Après le point Godwin, le point Colombani.

Depuis quelques jours nous sentons revenir dans les analyses politiques l’incontournable argument, l’indépassable argument, rien n’existe hors de la droite et de la gauche, donc hors du PS et de l’UMP.

C’est Thomas Legrand sur France Inter qui relance la rythmique du Sarkozy/Hollande Sarkozy/Hollande Sarkozy/Hollande, car rien d’autre ne doit exister. Trop dangereux. Dans son édito de vendredi matin, il reprenait son analyse  du système bi partisan actuel et annonçait le risque pour le pays d’élire Bayrou et une majorité centrale. Ce serait ouvrir la voie aux extrêmes !? J’ai déjà pointé cette étonnante et fertile imagination du chroniqueur, qui reprend un papier publié en septembre dans les inrocks.

Le CSA devrait s’inquiéter des dérives des temps de paroles accordés à l’UMP et au PS. Alain Lambert, ancien Ministre du Budget interpelle l’autorité indépendante sur cette confiscation des temps d’expressions. Imhotep déclare même que les médias mettent en danger la démocratie.

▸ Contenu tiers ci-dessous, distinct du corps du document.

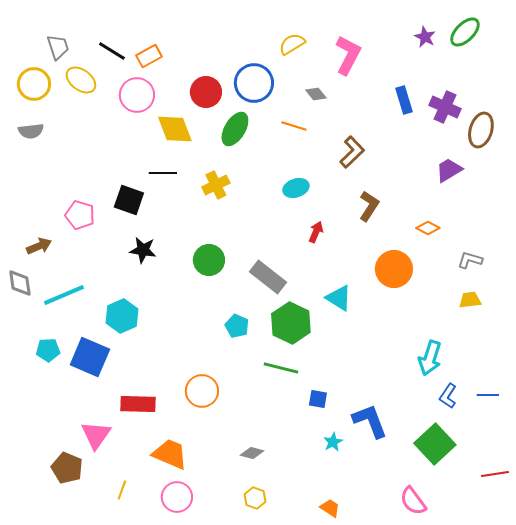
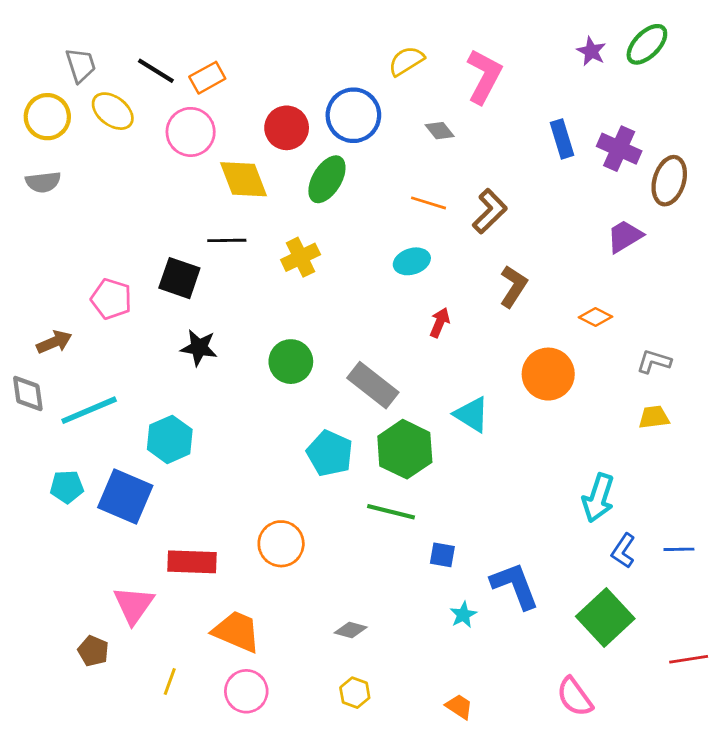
orange line: (294, 126) -> (429, 203), moved
cyan pentagon: (237, 326) -> (330, 453), size x1.4
brown pentagon: (67, 468) -> (93, 651), size x0.7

Souvenez vous de l’éditorial très engagé de Jean Marie Colombani 3 jours avant le 1er tour de 2007, le vote Bayrou danger pour l’équilibre démocratique du pays.

L’impératif démocratique devait exclure tous les autres courants politiques et surtout François Bayrou pour ne conserver le choix qu’entre N.Sarkozy et S.Royal. Peut-être rêve-t-il  en secret d’une France avec seulement Le Monde et Le Figaro dans les kiosques à journaux ?

Ce clivage simpliste dans un monde complexe retrouve de la voix. L’alternance, unique espoir pour le monde d’après, un retour en arrière comme changement.

Après le point Godwin, le point Colombani pour clore un débat et sauver le bipartisme.

La loi de Godwin dit :

Plus une discussion en ligne dure longtemps, plus la probabilité d’y trouver une comparaison impliquant les nazis ou Adolf Hitler s’approche de 1.

Le point Colombani pourrait être :

Plus une discussion dure longtemps sur la démocratie représentative, plus la probabilité d’entendre asséner l’impératif démocratique droite-gauche s’approche de 1.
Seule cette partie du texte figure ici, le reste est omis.